* **Provided information**:
####################

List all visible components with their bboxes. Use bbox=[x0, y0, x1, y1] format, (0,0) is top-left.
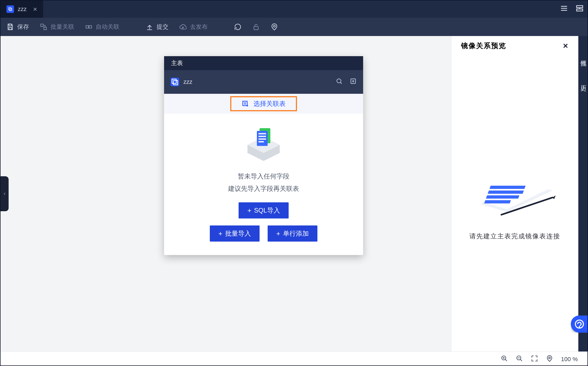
main-table-card: 主表 zzz bbox=[164, 56, 363, 255]
tab-title: zzz bbox=[18, 6, 27, 13]
publish-label: 去发布 bbox=[190, 23, 208, 31]
left-panel-expand-handle[interactable] bbox=[1, 176, 9, 211]
card-name: zzz bbox=[183, 78, 192, 85]
publish-button[interactable]: 去发布 bbox=[179, 23, 208, 31]
right-sidebar: 属性 历史 bbox=[578, 36, 588, 351]
close-icon[interactable]: × bbox=[563, 41, 569, 51]
empty-state-illustration bbox=[242, 123, 285, 164]
svg-point-44 bbox=[579, 326, 580, 327]
card-header-title: 主表 bbox=[171, 59, 183, 67]
svg-rect-38 bbox=[488, 191, 524, 194]
preview-illustration bbox=[472, 166, 558, 220]
batch-import-button[interactable]: + 批量导入 bbox=[210, 225, 260, 242]
location-button[interactable] bbox=[271, 23, 278, 31]
plus-icon: + bbox=[247, 207, 251, 214]
svg-line-20 bbox=[341, 82, 342, 84]
svg-rect-34 bbox=[258, 141, 264, 142]
svg-rect-1 bbox=[9, 8, 12, 11]
svg-rect-12 bbox=[86, 26, 88, 28]
svg-rect-33 bbox=[258, 138, 266, 140]
svg-line-46 bbox=[505, 359, 507, 361]
svg-rect-39 bbox=[486, 195, 519, 199]
empty-state-text: 暂未导入任何字段 建议先导入字段再关联表 bbox=[171, 170, 357, 195]
svg-rect-37 bbox=[490, 186, 526, 189]
svg-point-16 bbox=[274, 25, 275, 27]
help-button[interactable] bbox=[571, 315, 588, 333]
svg-rect-15 bbox=[254, 27, 258, 30]
svg-point-19 bbox=[337, 79, 341, 83]
card-subheader: zzz bbox=[164, 70, 363, 94]
batch-import-label: 批量导入 bbox=[225, 229, 251, 238]
submit-label: 提交 bbox=[157, 23, 168, 31]
file-icon bbox=[171, 78, 179, 86]
empty-line1: 暂未导入任何字段 bbox=[171, 170, 357, 182]
status-bar: 100 % bbox=[1, 351, 588, 366]
select-link-table-button[interactable]: 选择关联表 bbox=[230, 96, 297, 111]
svg-rect-17 bbox=[172, 79, 176, 83]
svg-rect-31 bbox=[258, 133, 266, 134]
zoom-out-icon[interactable] bbox=[516, 355, 523, 364]
add-icon[interactable] bbox=[350, 78, 357, 86]
file-icon bbox=[6, 5, 14, 13]
preview-header: 镜像关系预览 × bbox=[451, 36, 578, 55]
sql-import-button[interactable]: + SQL导入 bbox=[239, 202, 288, 218]
submit-button[interactable]: 提交 bbox=[146, 23, 168, 31]
search-icon[interactable] bbox=[336, 78, 343, 86]
svg-rect-6 bbox=[577, 9, 583, 11]
svg-rect-9 bbox=[9, 27, 11, 30]
auto-link-label: 自动关联 bbox=[96, 23, 119, 31]
empty-line2: 建议先导入字段再关联表 bbox=[171, 182, 357, 195]
add-row-button[interactable]: + 单行添加 bbox=[268, 225, 317, 242]
add-row-label: 单行添加 bbox=[283, 229, 309, 238]
lock-button[interactable] bbox=[252, 23, 260, 31]
preview-panel: 镜像关系预览 × bbox=[451, 36, 578, 351]
toolbar: 保存 批量关联 自动关联 提交 去发布 bbox=[1, 18, 588, 36]
layout-icon[interactable] bbox=[576, 4, 584, 14]
canvas-area[interactable]: 主表 zzz bbox=[1, 36, 451, 351]
save-label: 保存 bbox=[17, 23, 29, 31]
tab-bar-right bbox=[555, 1, 588, 18]
svg-rect-11 bbox=[44, 27, 46, 30]
close-icon[interactable]: × bbox=[33, 6, 37, 13]
select-link-table-row: 选择关联表 bbox=[164, 94, 363, 114]
locate-icon[interactable] bbox=[546, 355, 553, 364]
svg-rect-24 bbox=[243, 101, 247, 106]
svg-rect-13 bbox=[89, 26, 91, 28]
tab-bar: zzz × bbox=[1, 1, 588, 18]
svg-rect-0 bbox=[9, 8, 11, 10]
svg-rect-10 bbox=[41, 24, 43, 27]
refresh-button[interactable] bbox=[234, 23, 242, 31]
svg-line-50 bbox=[520, 359, 522, 361]
sql-import-label: SQL导入 bbox=[254, 206, 280, 215]
fullscreen-icon[interactable] bbox=[531, 355, 538, 364]
svg-rect-32 bbox=[258, 136, 266, 137]
svg-marker-42 bbox=[552, 195, 556, 199]
plus-icon: + bbox=[276, 230, 280, 237]
svg-point-52 bbox=[548, 357, 550, 359]
zoom-in-icon[interactable] bbox=[501, 355, 508, 364]
batch-link-label: 批量关联 bbox=[51, 23, 74, 31]
select-link-table-label: 选择关联表 bbox=[253, 99, 286, 108]
svg-rect-5 bbox=[577, 6, 583, 8]
card-header: 主表 bbox=[164, 56, 363, 70]
svg-rect-8 bbox=[9, 24, 11, 26]
card-body: 暂未导入任何字段 建议先导入字段再关联表 + SQL导入 + 批量导入 bbox=[164, 114, 363, 255]
auto-link-button[interactable]: 自动关联 bbox=[85, 23, 119, 31]
plus-icon: + bbox=[218, 230, 222, 237]
svg-rect-18 bbox=[173, 81, 178, 85]
svg-rect-40 bbox=[484, 200, 511, 203]
save-button[interactable]: 保存 bbox=[6, 23, 29, 31]
preview-title: 镜像关系预览 bbox=[461, 41, 506, 51]
zoom-level[interactable]: 100 % bbox=[561, 356, 578, 363]
tab-active[interactable]: zzz × bbox=[1, 1, 43, 18]
menu-icon[interactable] bbox=[560, 4, 568, 14]
preview-message: 请先建立主表完成镜像表连接 bbox=[469, 232, 560, 241]
batch-link-button[interactable]: 批量关联 bbox=[40, 23, 74, 31]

####################

* **What is being asked**: All lines with the word "illustration" are needed; pull them from the entries and copy each.

* **Written solution**:
empty-state-illustration bbox=[242, 123, 285, 164]
preview-illustration bbox=[472, 166, 558, 220]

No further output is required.